18 Exercises
This course has emphasised viewing data as probabilistic. We have generated synthetic data from explicit mechanisms by simulating with random numbers, and used those samples to study the logic of statistical testing and analysis.
Testing involves the interplay of sample size, significance level, statistical power, and effect size, and we examined how probabilistic decisions emerge as functions of these.
The ability to generate synthetic data has also let us simulate questionable research practices (QRPs) and conduct sample-size planning. Linear models and their extensions can likewise be approached from the perspective of the data-generating mechanism.
We have surveyed the spread of linear models — general linear models, generalised linear models, generalised linear mixed models, hierarchical linear models — each refining the fit to its data. Complex is not, of course, better; simpler models are preferable when they suffice, but applying a model that does not fit the data merely because it is simple is inappropriate.

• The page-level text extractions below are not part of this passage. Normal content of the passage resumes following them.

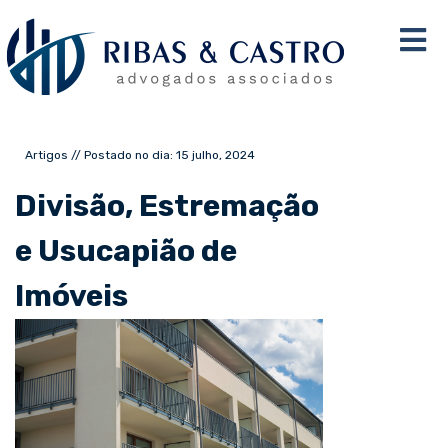
Artigos // Postado no dia: 15 julho, 2024
Divisão, Estremação
e Usucapião de
Imóveis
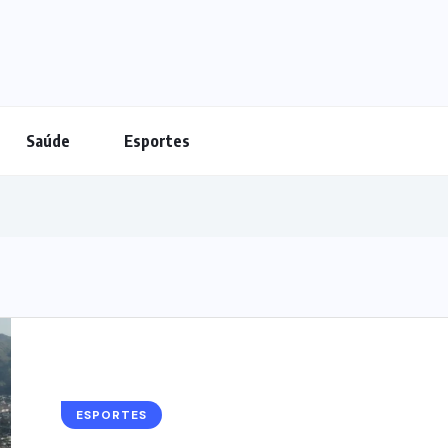
Saúde
Esportes
ESPORTES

As models grow more complex, estimation methods have moved from least squares to maximum likelihood to Bayesian estimation. All three estimate the same population parameters; none is intrinsically superior, and they should arrive at the same substantive conclusion. The choice can feel ideological, but as users we are free to pick whichever is most useful in practice.

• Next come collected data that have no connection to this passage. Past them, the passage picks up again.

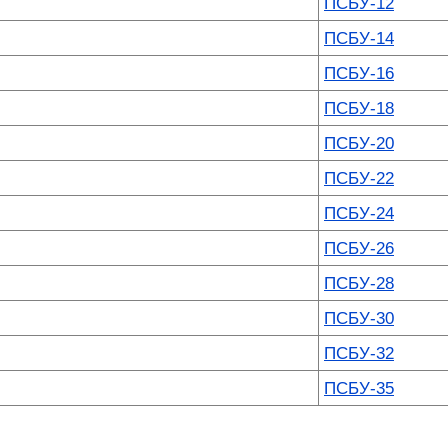
ПСБУ-12
ПСБУ-14
ПСБУ-16
ПСБУ-18
ПСБУ-20
ПСБУ-22
ПСБУ-24
ПСБУ-26
ПСБУ-28
ПСБУ-30
ПСБУ-32
ПСБУ-35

For more advanced work we also touched on probabilistic programming languages, which let us write down data-generating mechanisms directly and have them yield parameter estimates.
Using a probabilistic programming language requires programming skill, an understanding of Bayesian statistics, and familiarity with MCMC theory and practice. Acquiring these skills, however, vastly broadens the range of analyses available to you. Rather than picking from a menu of pre-existing models, you can design your own. The degrees of freedom are essentially unlimited, and the creative process of imagining and constructing a model is genuinely enjoyable. Along the way you will also better understand how the existing canonical models are themselves designed.
MCMC realises probability as random numbers. Whether via MCMC or other techniques, working with random samples to give probability a concrete form is the path to becoming fluent with statistical models. Tools are to be used, not to use us.
18.1 Final exercises
In a test of zero correlation, suppose the true correlation is \(\rho = 0.4\) and you draw a sample of size \(n = 20\). Plot, on the same axes, the sampling distribution under the null and the sampling distribution under the truth, and visualise the critical value at \(\alpha = 0.05\) and the resulting power. (Reference: 南風原 (2002), p. 144.)
In a two-factor between-subjects ANOVA design, write code that produces a synthetic dataset for which only the interaction is significant. Also include the
anovakunanalysis of the synthetic data to confirm it.Write code that produces a dataset of three groups, each with two variables \(X\) and \(Y\), with a correlation of around \(r = -0.3\) within each group but a positive overall correlation when the groups are pooled. Visualise the data as a scatter plot colour-coded by group.
- Hint: generate regression-style data for each group with a constant slope \(\beta_1 = -0.3\), varying the intercept \(\beta_0\) across groups.
- Goal: demonstrate the importance of visualisation when interpreting correlations, and motivate the use of hierarchical linear models.